Are we talking about a data pipeline or a rollercoaster?
Because believe me, data pipelines that act like rollercoasters – stop, start, speed up, slow down – excite no one.
What do you want out of a pipeline?
For most resources that are delivered through pipelines, success is the pipeline not being noticed. The moment you start thinking about the plumbing in your walls, it’s not a good sign. When you ponder the gas lines that run into your home, it’s probably because your stovetop or boiler failed to turn on.
Data pipelines are no exception. In general, you want your data consumers to be blissfully unaware of your data pipeline management. The goal is to keep them satisfied while remaining invisible.
But there are also aspects of data pipeline management that can go beyond expectations and cause consumers an appreciative thrill.
Let’s take a look at how you accomplish both.
How to satisfy data consumers
Most of what it takes to satisfy users is to keep that pipeline flowing with accurate, timely, complete data. Since the complexity of the pipeline will inevitably be ignored by the average user (when was the last time you marveled at the valves, joins, pumps, sensors and meters needed just to fill a cup of water at your sink?), it’s up to you to be on top of that complexity and make sure all the constituent parts are doing what they need to do.
Your home water pipeline moves into action whenever you open the faucet. Your data pipeline runs according to its sequencing of jobs and their dependence on each other.
When setting up a workflow within your data pipeline and workflow management tools, you’ll need to decide whether a given job should have a schedule trigger (run every X period of time, regardless of what else is happening) or an algorithmic trigger (run only when certain conditions are met). Make smart decisions by taking into account when, practically speaking, the new data is needed by its users, the amount of resources available, and how to set the conditions to minimize unexpected job fails.
We say “minimize unexpected job fails,” because jobs will fail. Guaranteed. But if at first you don’t succeed, you should have an alert to tell you to try, try again. Which brings us to…

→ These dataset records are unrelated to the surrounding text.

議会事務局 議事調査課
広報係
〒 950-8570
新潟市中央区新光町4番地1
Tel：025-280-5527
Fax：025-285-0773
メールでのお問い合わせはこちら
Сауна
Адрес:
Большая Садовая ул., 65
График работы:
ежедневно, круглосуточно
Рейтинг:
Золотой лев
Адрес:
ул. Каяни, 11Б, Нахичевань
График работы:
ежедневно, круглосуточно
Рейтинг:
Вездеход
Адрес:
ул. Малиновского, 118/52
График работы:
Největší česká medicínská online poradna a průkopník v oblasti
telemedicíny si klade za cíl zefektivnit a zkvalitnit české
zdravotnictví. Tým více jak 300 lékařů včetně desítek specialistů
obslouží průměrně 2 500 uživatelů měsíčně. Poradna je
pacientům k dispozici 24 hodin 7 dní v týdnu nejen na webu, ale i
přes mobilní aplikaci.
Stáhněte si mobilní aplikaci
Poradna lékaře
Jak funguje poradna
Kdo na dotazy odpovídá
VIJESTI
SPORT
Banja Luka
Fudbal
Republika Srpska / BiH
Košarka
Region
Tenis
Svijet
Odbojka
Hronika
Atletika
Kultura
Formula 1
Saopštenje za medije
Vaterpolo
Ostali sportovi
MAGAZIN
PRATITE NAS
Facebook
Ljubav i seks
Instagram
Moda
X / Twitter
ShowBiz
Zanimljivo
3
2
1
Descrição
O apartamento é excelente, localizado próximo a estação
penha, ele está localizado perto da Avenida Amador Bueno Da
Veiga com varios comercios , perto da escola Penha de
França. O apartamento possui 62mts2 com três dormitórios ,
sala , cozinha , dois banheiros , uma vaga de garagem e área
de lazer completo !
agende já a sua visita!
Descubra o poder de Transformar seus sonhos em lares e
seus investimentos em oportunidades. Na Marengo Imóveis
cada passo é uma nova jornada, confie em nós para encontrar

Consistent monitoring for data accuracy and completeness
The earlier you catch a data pipeline issue, the smoother the recovery will be. That’s why you want to be able to identify leading indicators of data pipeline problems, so you can proactively address the problem before it creates a workflow backlog or (even worse) causes a user to complain.
Using a data pipeline management system that enhances your data observability is key here, especially when you depend on data from external sources over which you have little or no control.
Comprehensive data pipeline management tools should enable you to set checkpoints for intermediate stages of a data pipeline. Not reaching a checkpoint should set off an alert, facilitating an early warning that something has gone wrong and should be looked into more closely. By saving results at intermediate stages of the pipeline, checkpoints can also make it simpler and quicker to re-execute failed jobs.
Speak the same language
Make sure that your data pipelines are delivering a final product that can be read and used by the target system. Yes, that would seem to be self-evident, but all too often a pipeline indicates that the data is ready to be queried when, in reality, more work needs to be done to prepare it for its intended use.
Also important for readying data for its intended use is updating the metadata in the data catalog, so users can have an accurate picture of when this data asset was last updated and by which source, along with any other issues or relevant information. If your data pipeline framework does not take care of data catalog updates automatically, make sure you have another data management tool that does.
Always be testing
Here’s an odd piece of advice: try to break your pipeline. Not when it’s running, obviously.
Do plan specific maintenance times for your pipeline management team to test how your pipelines respond to unusual quantities or types of data. Document everything you learn – and use it to create more robust pipelines and more specific alerts. This is especially important when it comes to scaling pipelines.
An ounce of testing is worth about a ton of cure (and clean-up, and user appeasement, and…)
How to thrill data consumers
Most of the ways you can move beyond “satisfaction” to “thrill” involve communication.
Early, clear communication about problems
It is never comfortable to inform a consumer that something is wrong with the data they rely on or the delivery thereof. It’s the discomfort of volunteering the information that you have messed up. (Even if you haven’t, that’s probably how they’ll look at it, so that’s how it feels.)
But the immediate discomfort is far outweighed by the long-term gains. Your proactivity in informing your user about problems establishes you as a paragon of trustworthiness who is out for their benefit. They didn’t need to come to you; you came to them!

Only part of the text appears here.